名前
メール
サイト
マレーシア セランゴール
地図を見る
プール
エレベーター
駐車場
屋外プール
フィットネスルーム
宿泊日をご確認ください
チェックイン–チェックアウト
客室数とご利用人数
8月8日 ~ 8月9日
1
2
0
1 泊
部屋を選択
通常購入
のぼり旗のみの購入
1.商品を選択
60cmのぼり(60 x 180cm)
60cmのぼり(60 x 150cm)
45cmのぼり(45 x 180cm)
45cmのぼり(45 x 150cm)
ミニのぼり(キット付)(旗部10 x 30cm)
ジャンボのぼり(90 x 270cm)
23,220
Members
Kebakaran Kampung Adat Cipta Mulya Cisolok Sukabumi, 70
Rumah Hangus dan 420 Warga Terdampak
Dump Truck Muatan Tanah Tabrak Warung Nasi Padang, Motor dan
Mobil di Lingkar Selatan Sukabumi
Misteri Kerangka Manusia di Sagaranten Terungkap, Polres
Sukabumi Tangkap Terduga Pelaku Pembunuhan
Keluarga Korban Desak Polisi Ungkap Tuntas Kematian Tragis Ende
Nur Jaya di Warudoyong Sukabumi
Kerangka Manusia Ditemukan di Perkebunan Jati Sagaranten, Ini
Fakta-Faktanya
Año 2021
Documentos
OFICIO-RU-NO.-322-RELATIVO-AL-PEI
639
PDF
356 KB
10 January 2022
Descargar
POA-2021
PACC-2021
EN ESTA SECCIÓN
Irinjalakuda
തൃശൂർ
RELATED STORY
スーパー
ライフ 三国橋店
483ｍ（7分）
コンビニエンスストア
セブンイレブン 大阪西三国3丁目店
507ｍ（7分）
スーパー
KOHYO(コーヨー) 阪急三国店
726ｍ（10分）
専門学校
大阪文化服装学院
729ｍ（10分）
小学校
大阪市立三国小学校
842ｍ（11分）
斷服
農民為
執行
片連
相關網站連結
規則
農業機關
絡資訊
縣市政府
+ + + +
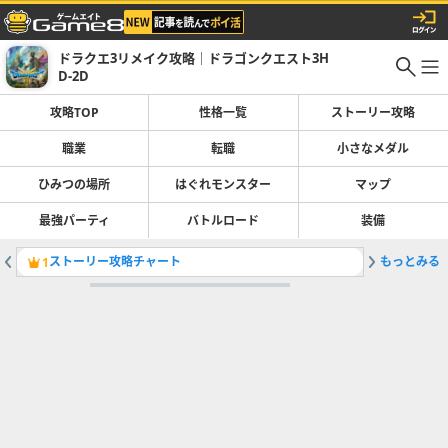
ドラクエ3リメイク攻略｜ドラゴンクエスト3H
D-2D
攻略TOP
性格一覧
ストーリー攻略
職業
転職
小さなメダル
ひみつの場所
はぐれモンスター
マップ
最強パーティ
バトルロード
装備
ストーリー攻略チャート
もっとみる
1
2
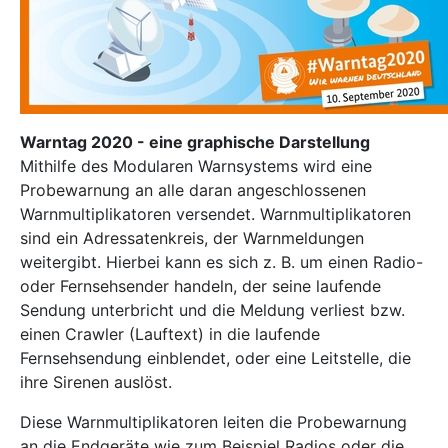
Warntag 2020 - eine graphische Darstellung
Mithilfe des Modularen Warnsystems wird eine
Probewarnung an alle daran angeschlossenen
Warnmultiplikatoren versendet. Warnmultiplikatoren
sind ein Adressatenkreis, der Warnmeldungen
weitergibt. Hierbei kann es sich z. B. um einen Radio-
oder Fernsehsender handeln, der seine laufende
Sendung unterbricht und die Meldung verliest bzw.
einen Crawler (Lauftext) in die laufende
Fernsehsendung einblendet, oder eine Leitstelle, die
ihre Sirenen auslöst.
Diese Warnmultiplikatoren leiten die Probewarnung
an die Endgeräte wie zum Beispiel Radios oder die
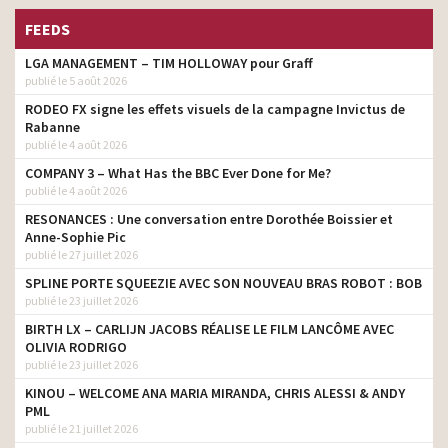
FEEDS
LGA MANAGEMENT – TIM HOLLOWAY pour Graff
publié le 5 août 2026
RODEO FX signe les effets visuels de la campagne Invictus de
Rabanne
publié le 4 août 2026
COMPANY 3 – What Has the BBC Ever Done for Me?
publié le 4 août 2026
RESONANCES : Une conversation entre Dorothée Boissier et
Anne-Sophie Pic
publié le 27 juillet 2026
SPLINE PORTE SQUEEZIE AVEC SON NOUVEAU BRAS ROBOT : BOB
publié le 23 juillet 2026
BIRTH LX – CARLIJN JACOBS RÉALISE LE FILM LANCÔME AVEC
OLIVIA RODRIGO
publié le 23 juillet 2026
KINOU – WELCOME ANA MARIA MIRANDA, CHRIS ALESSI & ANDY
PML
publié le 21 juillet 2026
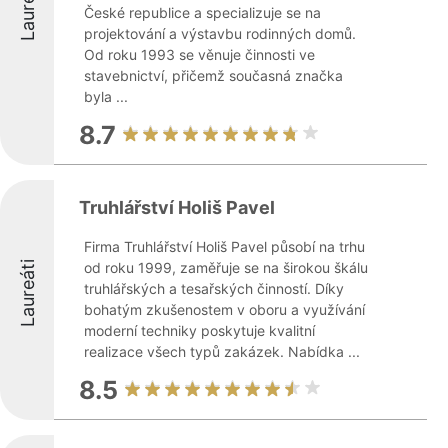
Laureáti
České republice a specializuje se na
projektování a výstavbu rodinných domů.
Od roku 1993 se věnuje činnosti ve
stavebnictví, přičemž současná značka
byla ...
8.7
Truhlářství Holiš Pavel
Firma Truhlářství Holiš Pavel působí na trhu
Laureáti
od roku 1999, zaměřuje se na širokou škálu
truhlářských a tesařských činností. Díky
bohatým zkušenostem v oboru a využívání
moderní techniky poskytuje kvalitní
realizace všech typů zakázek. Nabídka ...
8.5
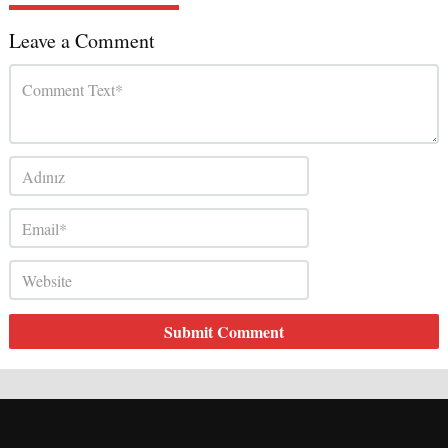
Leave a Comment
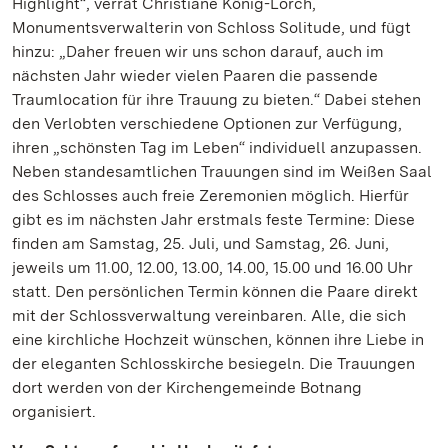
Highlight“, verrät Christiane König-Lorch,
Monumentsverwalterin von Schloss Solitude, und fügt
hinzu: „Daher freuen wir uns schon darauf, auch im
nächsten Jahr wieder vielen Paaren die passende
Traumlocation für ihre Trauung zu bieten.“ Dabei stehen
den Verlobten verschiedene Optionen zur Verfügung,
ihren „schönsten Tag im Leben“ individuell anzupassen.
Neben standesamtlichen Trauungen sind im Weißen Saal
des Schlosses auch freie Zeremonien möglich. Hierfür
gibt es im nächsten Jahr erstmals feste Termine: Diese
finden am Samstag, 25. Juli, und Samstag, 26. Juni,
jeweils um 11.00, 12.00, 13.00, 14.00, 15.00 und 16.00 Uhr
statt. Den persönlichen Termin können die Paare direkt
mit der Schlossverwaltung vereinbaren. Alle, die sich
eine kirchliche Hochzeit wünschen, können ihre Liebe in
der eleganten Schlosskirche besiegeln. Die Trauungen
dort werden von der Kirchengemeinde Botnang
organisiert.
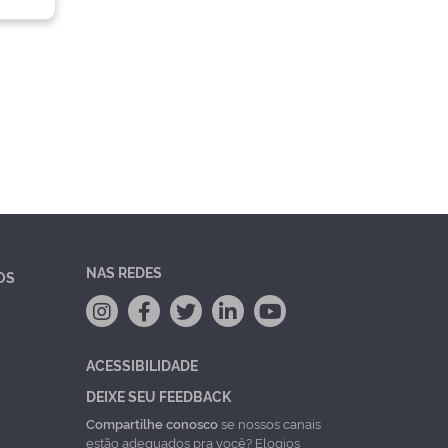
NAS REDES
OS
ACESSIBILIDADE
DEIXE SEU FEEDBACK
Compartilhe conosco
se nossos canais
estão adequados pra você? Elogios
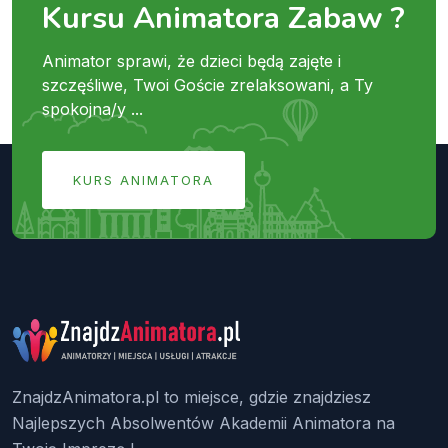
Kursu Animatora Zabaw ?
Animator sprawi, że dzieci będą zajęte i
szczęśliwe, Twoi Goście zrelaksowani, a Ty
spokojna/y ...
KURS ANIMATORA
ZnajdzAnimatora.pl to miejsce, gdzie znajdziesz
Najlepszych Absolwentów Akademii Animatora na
+ + + +
An exact copy is needed. It runs from the line above containing "ACESSIBILIDADE" down to the line containing "Najlepszych Absolwentów Akademii Animatora na", both included, with no pictures.

**SOLUTION**:
ACESSIBILIDADE
DEIXE SEU FEEDBACK
Compartilhe conosco
se nossos canais
estão adequados pra você? Elogios
Kursu Animatora Zabaw ?
Animator sprawi, że dzieci będą zajęte i
szczęśliwe, Twoi Goście zrelaksowani, a Ty
spokojna/y ...
KURS ANIMATORA
ZnajdzAnimatora.pl to miejsce, gdzie znajdziesz
Najlepszych Absolwentów Akademii Animatora na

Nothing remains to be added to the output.